In the listing below, find the line with "Margarida Antunes" and the line with "ΕΛΛΗΝΙΚΗΣ ΤΗΛΕΟΡΑΣΗΣ ….ΚΑΤΑΡΕΕΙ!!!!!". Repeat those two lines and all lines between them exactly.
(Data for this task begins)
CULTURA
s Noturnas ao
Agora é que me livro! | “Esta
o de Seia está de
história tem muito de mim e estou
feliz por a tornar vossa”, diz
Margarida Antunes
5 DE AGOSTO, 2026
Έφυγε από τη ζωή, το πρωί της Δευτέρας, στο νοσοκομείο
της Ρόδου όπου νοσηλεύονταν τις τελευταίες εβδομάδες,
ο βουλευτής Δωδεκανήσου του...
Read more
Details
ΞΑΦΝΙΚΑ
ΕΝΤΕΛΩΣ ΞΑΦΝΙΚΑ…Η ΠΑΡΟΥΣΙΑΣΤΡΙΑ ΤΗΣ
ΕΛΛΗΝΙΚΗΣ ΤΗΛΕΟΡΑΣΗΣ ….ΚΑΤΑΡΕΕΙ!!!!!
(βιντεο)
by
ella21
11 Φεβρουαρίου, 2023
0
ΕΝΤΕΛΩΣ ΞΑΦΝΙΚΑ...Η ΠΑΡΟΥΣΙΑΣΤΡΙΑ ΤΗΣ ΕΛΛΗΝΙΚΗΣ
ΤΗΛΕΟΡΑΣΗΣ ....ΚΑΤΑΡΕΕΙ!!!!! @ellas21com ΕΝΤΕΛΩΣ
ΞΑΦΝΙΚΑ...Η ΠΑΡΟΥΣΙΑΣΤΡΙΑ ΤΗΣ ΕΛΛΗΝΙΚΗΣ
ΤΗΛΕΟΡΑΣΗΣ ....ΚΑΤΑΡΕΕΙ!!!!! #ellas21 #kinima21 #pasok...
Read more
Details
(Data for this task ends)
◆ **Exercise output**:
Margarida Antunes
5 DE AGOSTO, 2026
Έφυγε από τη ζωή, το πρωί της Δευτέρας, στο νοσοκομείο
της Ρόδου όπου νοσηλεύονταν τις τελευταίες εβδομάδες,
ο βουλευτής Δωδεκανήσου του...
Read more
Details
ΞΑΦΝΙΚΑ
ΕΝΤΕΛΩΣ ΞΑΦΝΙΚΑ…Η ΠΑΡΟΥΣΙΑΣΤΡΙΑ ΤΗΣ
ΕΛΛΗΝΙΚΗΣ ΤΗΛΕΟΡΑΣΗΣ ….ΚΑΤΑΡΕΕΙ!!!!!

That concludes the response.